Mastermind groups, also known as learning communities, circles of trust and communities of practice, dating back to ancient times. The term “mastermind group” was coined by Napoleon Hill in 1925 for a behavior that he found common among successful professionals including Henry Ford, Theodore Roosevelt, John D. Rockefeller, and Charles Schwab.
Henry Ford, Thomas Edison, Harvey Firestone, and John Burroughs would take camping trips together in a group they called the “Vagabonds” so that they could learn from each other. Hill describes mastermind groups as “The coordination of knowledge and effort of two or more people, who work toward a definite purpose, in the spirit of harmony.” Harvard Business Review author Etienne Wegner calls this a community of practice who “share a concern or a passion for something they do and learn how to do it better as they interact regularly.”
The prestigious Executive Leadership for Academic Medicine (ELAM) program, recognized for training national leaders in academic medicine, has utilized learning communities for over three decades.

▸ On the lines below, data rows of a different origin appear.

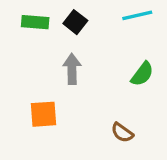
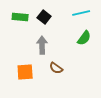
green semicircle: (142, 74) -> (84, 38), moved
brown semicircle: (122, 133) -> (56, 68), moved

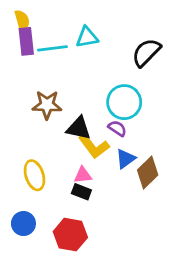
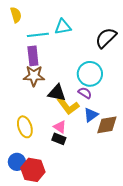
purple rectangle: (26, 41) -> (33, 56), moved
brown diamond: (148, 172) -> (107, 125), turned 35
pink triangle: (83, 175) -> (60, 127), turned 40
red hexagon: (70, 235) -> (33, 170), moved

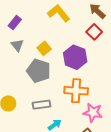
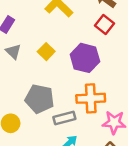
gray pentagon: (39, 71) -> (40, 99), moved
gray rectangle: (41, 105) -> (64, 118), moved

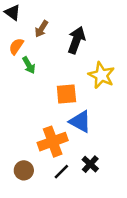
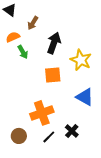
black arrow: (76, 40) -> (54, 43), moved
orange semicircle: (16, 46) -> (13, 37), turned 32
blue triangle: (80, 122) -> (85, 97), moved

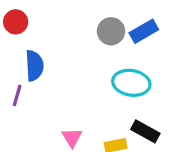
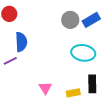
purple line: (17, 95) -> (10, 61), turned 48
black rectangle: (145, 131) -> (92, 84), turned 60

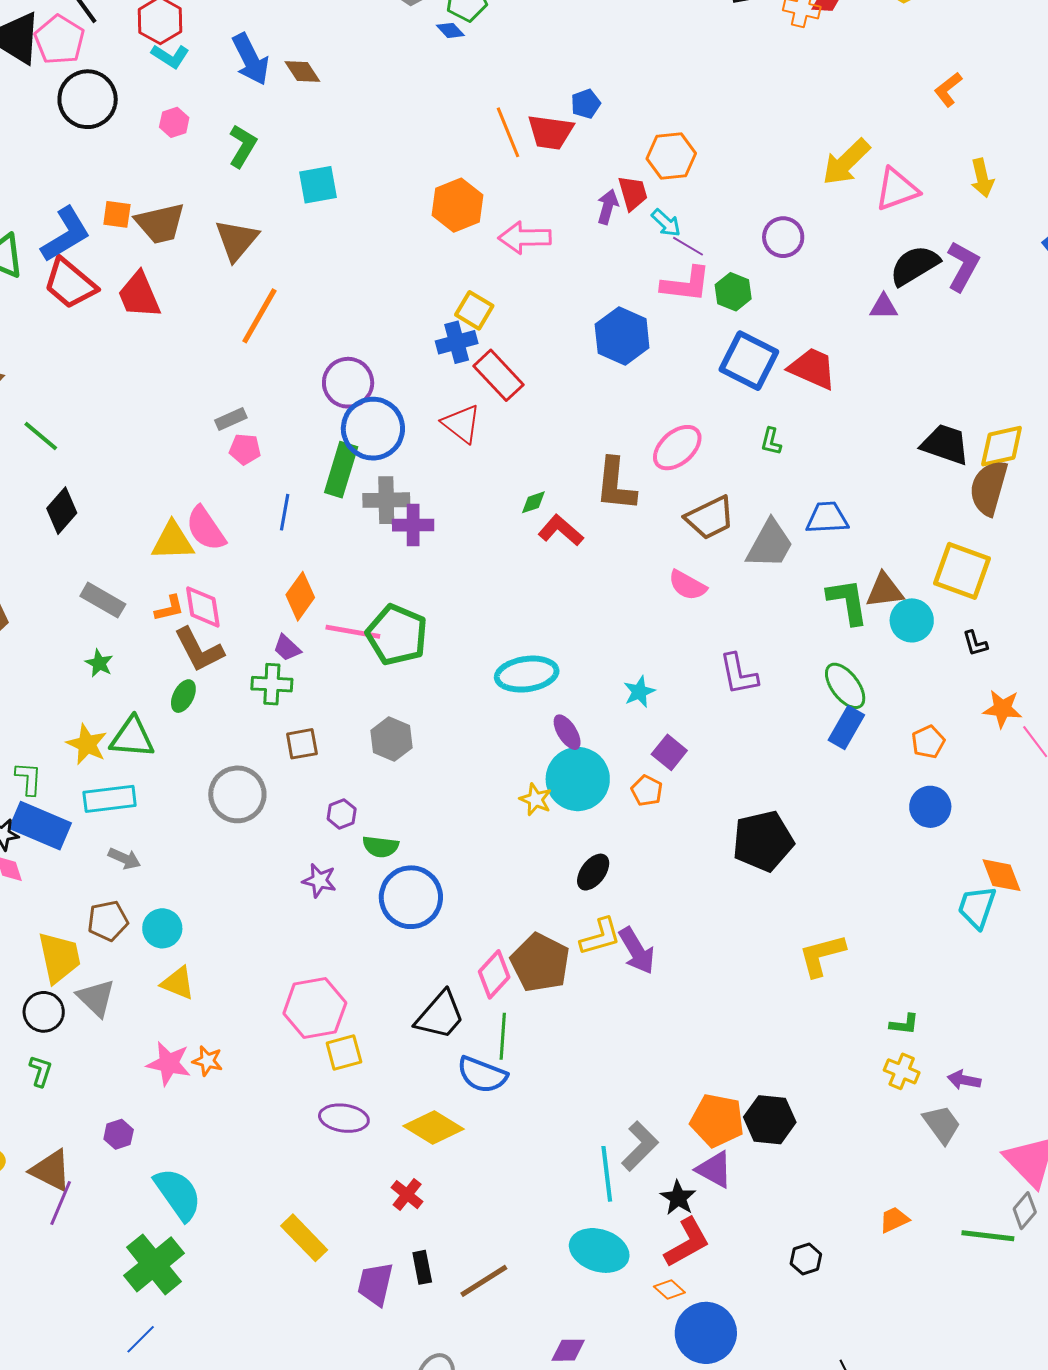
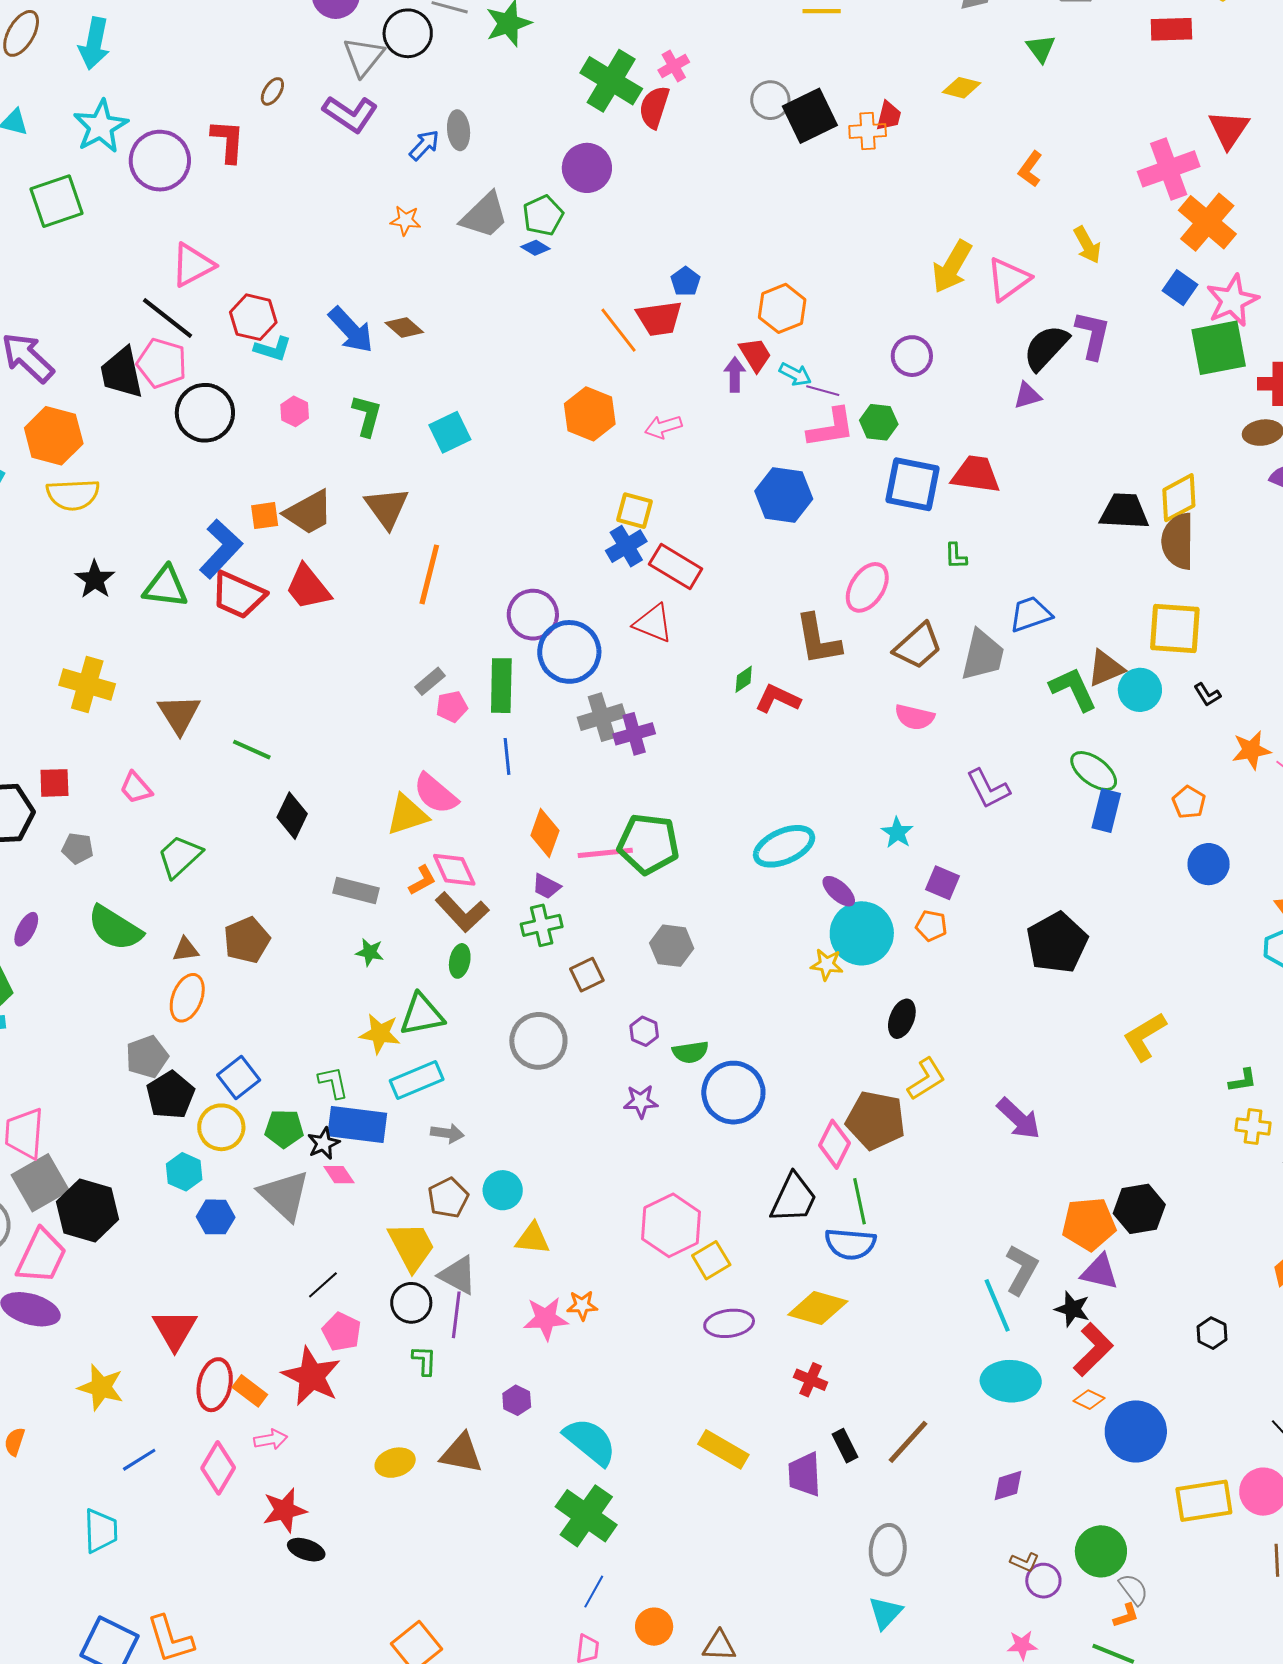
pink arrow: (525, 238) -> (663, 427), size x0.7
green rectangle: (341, 470) -> (501, 686), moved
purple arrow: (637, 951) -> (1019, 1119), moved
purple line: (61, 1203) -> (456, 1315), moved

These communities are so valued by participants that many continue for years.
Numerous websites and readings describe how to start a mastermind group. Here are the basic ingredients:
The group: Between 5-12 peers who share a commitment to the domain (e.g., women’s leadership, career stage, clinical specialty, book club, etc.), value learning from each other, and are committed to engaging in joint activities and mutual support.
The process: Determine frequency, time, modality, ground rules etc. One of the most important things to do early is to create a safe space; agree that any confidential disclosures will stay in the group. Virtual meetings can help optimize timing around family and professional obligations.
General format — 5-step meeting process:
1. Pre-meeting probe. We circulate a probe ahead of the meeting so individuals can bring contributions & reflections (e.g., time management hacks, book/ conference learnings, 30-day challenge, stay interviews, etc.)
2. Check-ins and updates.
3. Topic of the day
4. Wrap up and plan for next session
5. Capture – sending a few bullet points after the meeting can allow others who missed to join the discussion and add resources
Our mastermind group brought eleven of us together and initiated and deepened our healing bonds. We share in each other’s victories and struggles, we help each other, and most importantly, we know we are not alone. That positive energy is contagious.
In just six short months, we were able to celebrate when two women in our group have already ascended to their dream leadership positions. People have commented that things seem to be more transparent. We are more likely to talk about professional issues when we observe them and to problem-solve together.
We do simple acts of kindness that make a huge difference — being genuinely excited to see one another, coming early to allow someone to go home, amplifying messages, or publicly praising someone’s professional actions so that person knows they are valued. As doctors, we are good at caring for our patients when they are most vulnerable. The mastermind group allows us to focus that skill on each other and to reap the benefits of both giving and accepting care.
According to General Martin Dempsey, “The most important responsibility of leaders, no matter how busy they are and how many priorities demand their attention, is to make their people feel like they belong.” As physicians and scientists, we can apply the evidence from neuroscience and business and intentionally create this sense of belonging. Mastermind groups can be an important step in that direction.
Jeanne-Marie Guise is an obstetrician-gynecologist.